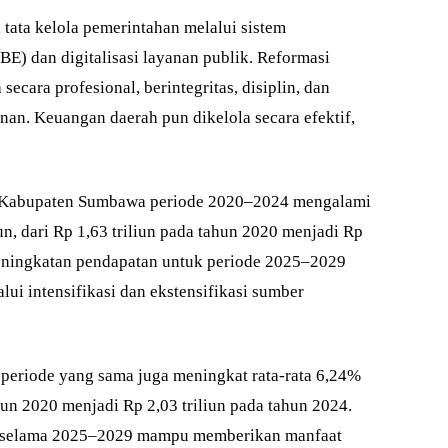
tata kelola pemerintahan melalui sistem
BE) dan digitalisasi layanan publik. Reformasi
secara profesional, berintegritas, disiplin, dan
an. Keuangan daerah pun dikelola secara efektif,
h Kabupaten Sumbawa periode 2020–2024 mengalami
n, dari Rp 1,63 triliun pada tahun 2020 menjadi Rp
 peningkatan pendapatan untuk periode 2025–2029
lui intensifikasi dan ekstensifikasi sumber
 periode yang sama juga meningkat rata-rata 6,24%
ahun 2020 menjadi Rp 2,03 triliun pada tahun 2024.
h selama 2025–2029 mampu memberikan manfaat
...
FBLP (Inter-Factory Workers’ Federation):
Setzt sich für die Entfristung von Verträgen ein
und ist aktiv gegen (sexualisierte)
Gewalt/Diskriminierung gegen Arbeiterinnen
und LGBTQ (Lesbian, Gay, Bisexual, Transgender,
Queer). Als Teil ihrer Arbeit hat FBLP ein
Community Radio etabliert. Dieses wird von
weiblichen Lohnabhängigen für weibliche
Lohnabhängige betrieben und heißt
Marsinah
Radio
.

Task details:
Using the data above, tally each line that has the string "tahun" and report only the sum.

Written solution:
2